ARCH 477 – Architecture in Context: City, Spaces and Urban Design

  • Discipline(s): Architecture & Historic Preservation

  • Credits: 3

  • Available: fall semester 2025, spring semester 2026

  • Instructor: Carlo Achilli, M.Arch., Licensed Architect

  • Taught in: English

  • Course Fee: $ 200.00

*This course is exclusive to the Roger Williams Advanced Architecture Program

Course Description

The course explores today’s Florence, seen as a living city rather than as an open-air museum for tourists. This approach helps students read and understand the city beyond its monumental highlights. We investigate the various meanings of “context”. We explore the multifaceted, sometimes conflicting, co-existence of modern/global needs & practices and traditional/local spaces. We address the contemporary urban fabric, its environment, its historic process, and its stratified layers; we consider the cityscape, the skyline, the surrounding landscape, the geography of Florence, and its terrain. Starting from the “finished” urban fabric, the course focuses on processes, ideas, and programs behind the contemporary city.
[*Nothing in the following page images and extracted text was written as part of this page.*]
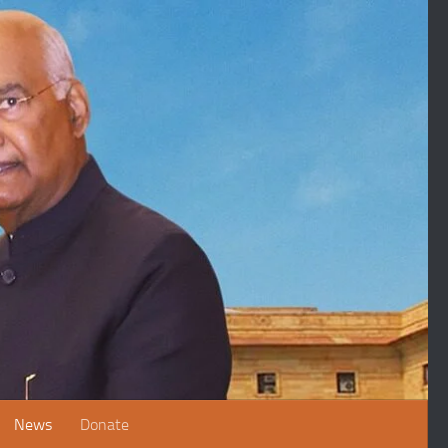
News
Donate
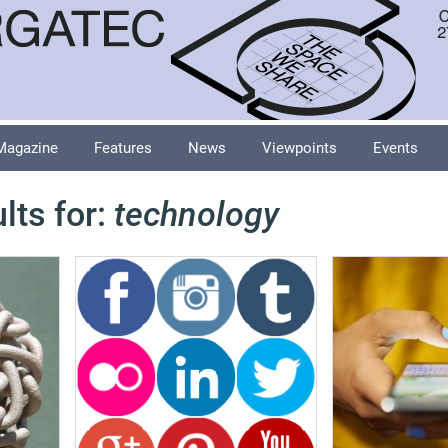
Magazine
Features
News
Viewpoints
Events
lts for:
technology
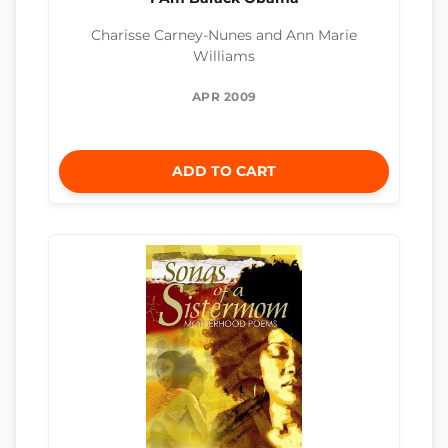
Charisse Carney-Nunes and Ann Marie
Williams
APR 2009
ADD TO CART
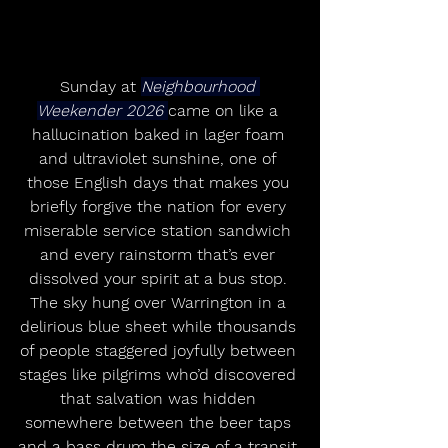
Sunday at 
Neighbourhood 
Weekender 2026 
came on like a 
hallucination baked in lager foam 
and ultraviolet sunshine, one of 
those English days that makes you 
briefly forgive the nation for every 
miserable service station sandwich 
and every rainstorm that’s ever 
dissolved your spirit at a bus stop. 
The sky hung over Warrington in a 
delirious blue sheet while thousands 
of people staggered joyfully between 
stages like pilgrims who’d discovered 
that salvation was hidden 
somewhere between the beer taps 
and a bass drum the size of a transit 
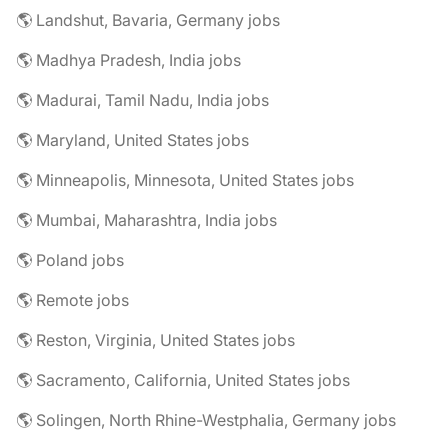
🌎 Landshut, Bavaria, Germany jobs
🌎 Madhya Pradesh, India jobs
🌎 Madurai, Tamil Nadu, India jobs
🌎 Maryland, United States jobs
🌎 Minneapolis, Minnesota, United States jobs
🌎 Mumbai, Maharashtra, India jobs
🌎 Poland jobs
🌎 Remote jobs
🌎 Reston, Virginia, United States jobs
🌎 Sacramento, California, United States jobs
🌎 Solingen, North Rhine-Westphalia, Germany jobs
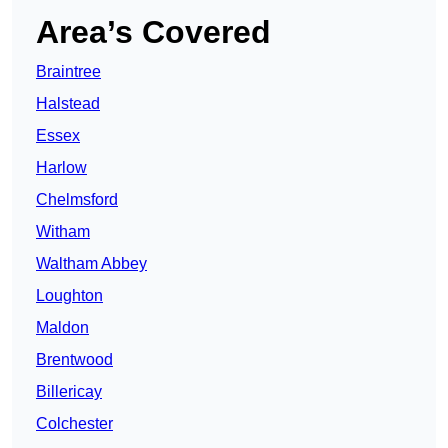
Area’s Covered
Braintree
Halstead
Essex
Harlow
Chelmsford
Witham
Waltham Abbey
Loughton
Maldon
Brentwood
Billericay
Colchester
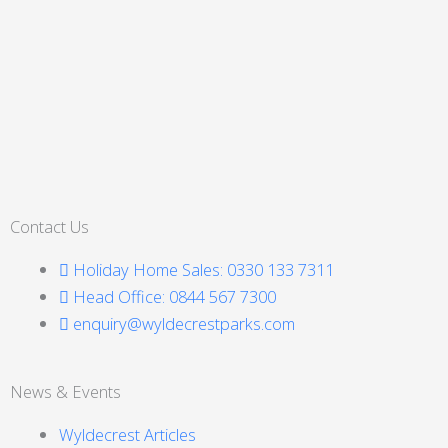
Contact Us
Holiday Home Sales: 0330 133 7311
Head Office: 0844 567 7300
enquiry@wyldecrestparks.com
News & Events
Wyldecrest Articles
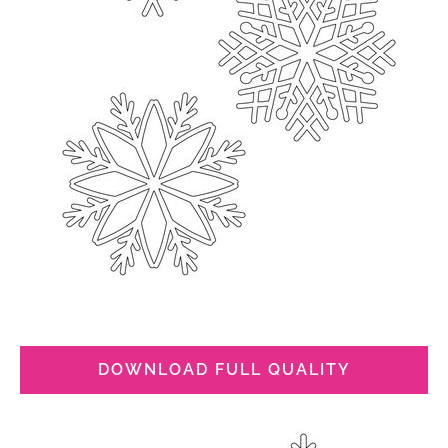
DOWNLOAD FULL QUALITY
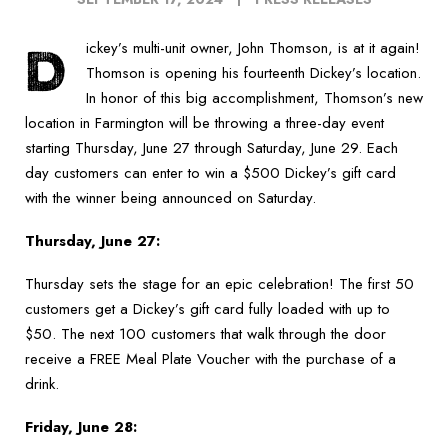
D
ickey’s multi-unit owner, John Thomson, is at it again!
Thomson is opening his fourteenth Dickey’s location.
In honor of this big accomplishment, Thomson’s new
location in Farmington will be throwing a three-day event
starting Thursday, June 27 through Saturday, June 29. Each
day customers can enter to win a $500 Dickey’s gift card
with the winner being announced on Saturday.
Thursday, June 27:
Thursday sets the stage for an epic celebration! The first 50
customers get a Dickey’s gift card fully loaded with up to
$50. The next 100 customers that walk through the door
receive a FREE Meal Plate Voucher with the purchase of a
drink.
Friday, June 28:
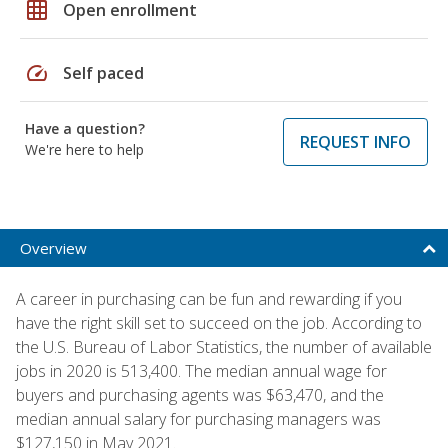
grid_on
Open enrollment
speed
Self paced
Have a question?
REQUEST INFO
We're here to help
Overview
A career in purchasing can be fun and rewarding if you
have the right skill set to succeed on the job. According to
the U.S. Bureau of Labor Statistics, the number of available
jobs in 2020 is 513,400. The median annual wage for
buyers and purchasing agents was $63,470, and the
median annual salary for purchasing managers was
$127,150 in May 2021.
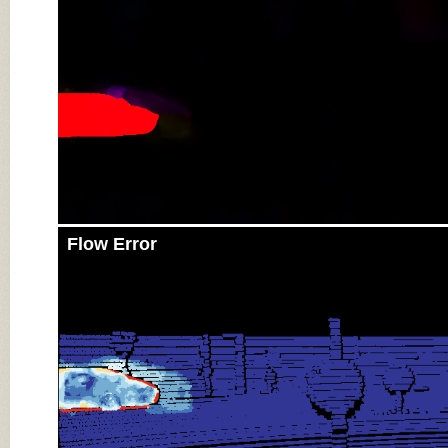
Flow Error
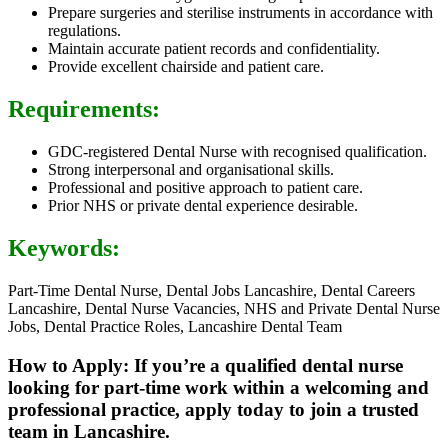
Prepare surgeries and sterilise instruments in accordance with
regulations.
Maintain accurate patient records and confidentiality.
Provide excellent chairside and patient care.
Requirements:
GDC-registered Dental Nurse with recognised qualification.
Strong interpersonal and organisational skills.
Professional and positive approach to patient care.
Prior NHS or private dental experience desirable.
Keywords:
Part-Time Dental Nurse, Dental Jobs Lancashire, Dental Careers
Lancashire, Dental Nurse Vacancies, NHS and Private Dental Nurse
Jobs, Dental Practice Roles, Lancashire Dental Team
How to Apply: If you’re a qualified dental nurse
looking for part-time work within a welcoming and
professional practice, apply today to join a trusted
team in Lancashire.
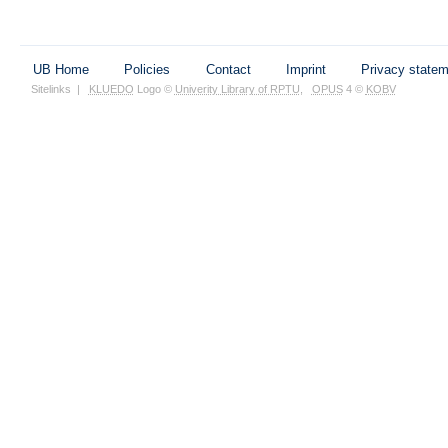
UB Home
Policies
Contact
Imprint
Privacy state
Sitelinks
|
KLUEDO
Logo ©
Univerity Library of RPTU
,
OPUS
4 ©
KOBV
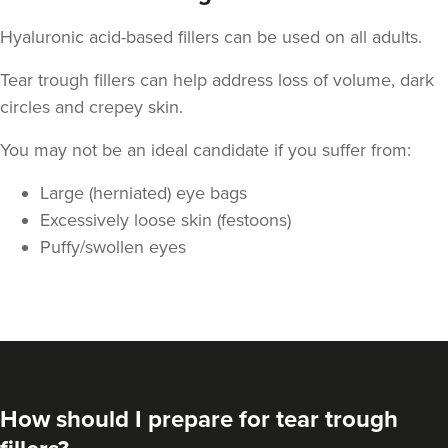
Hyaluronic acid-based fillers can be used on all adults.
Tear trough fillers can help address loss of volume, dark
circles and crepey skin.
You may not be an ideal candidate if you suffer from:
Large (herniated) eye bags
Excessively loose skin (festoons)
Puffy/swollen eyes
How should I prepare for tear trough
This course provides students with an approach and the basic tools which enable them to recognize these hidden connections. We explore how contemporary architects and masters of the past used the context as a rich, active source of inspiration, rather than as a limit to their creativity.

Course Objectives and Learning Outcomes

Professional Communication Skills

  • Ability to write and speak effectively and use representational media appropriate for both within the profession and with the general public.

Investigative Skills

  • Ability to gather, assess, record, and comparatively evaluate relevant information and performance in order to support conclusions related to a specific project or assignment.

Use of Precedents

  •  Ability to examine and comprehend the fundamental principles present in relevant precedents and to make informed choices about the incorporation of such principles into architecture and urban design projects.

History and Global Culture

  • Understanding of the parallel and divergent histories of architecture and the cultural norms of a variety of indigenous, vernacular, local, and regional settings in terms of their political, economic, social, ecological, and technological factors.

Cultural Diversity and Social Equity

  • Understanding of the diverse needs, values, behavioral norms, physical abilities, and social and spatial patterns that characterize different cultures and individuals and the responsibility of the architect to ensure equity of access to sites, buildings, and structures. 

Pre-Design

  • Ability to prepare a comprehensive program for an architectural project that includes an assessment of client and user needs; an inventory of spaces and their requirements; an analysis of site conditions (including existing buildings); a review of the relevant building codes and standards, including relevant sustainability requirements, and an assessment of their implications for the project; and a definition of site selection and design assessment criteria.

Course descriptions may be subject to occasional minor modifications at the discretion of the instructor.